• [Transcribed page contents]:
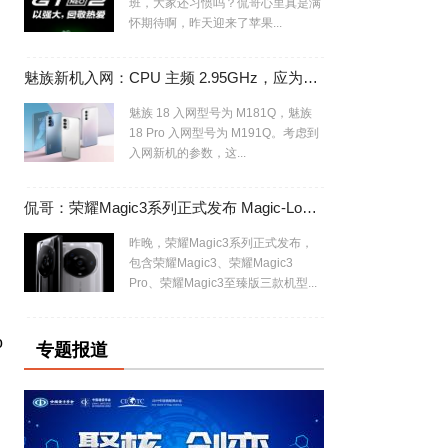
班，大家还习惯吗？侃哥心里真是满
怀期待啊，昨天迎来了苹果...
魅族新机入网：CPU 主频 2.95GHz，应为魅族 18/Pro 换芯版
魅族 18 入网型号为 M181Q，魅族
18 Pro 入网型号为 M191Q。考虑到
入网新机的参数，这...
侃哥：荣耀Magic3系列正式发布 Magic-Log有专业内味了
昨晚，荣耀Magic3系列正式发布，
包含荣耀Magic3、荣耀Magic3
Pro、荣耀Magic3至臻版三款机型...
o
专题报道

• [Work instruction]: Lines from the one that contains "昨晚，荣耀Magic3系列正式发布，" through the final line of the entries must be duplicated exactly, and no other lines.

• [Completed task]:
昨晚，荣耀Magic3系列正式发布，
包含荣耀Magic3、荣耀Magic3
Pro、荣耀Magic3至臻版三款机型...
o
专题报道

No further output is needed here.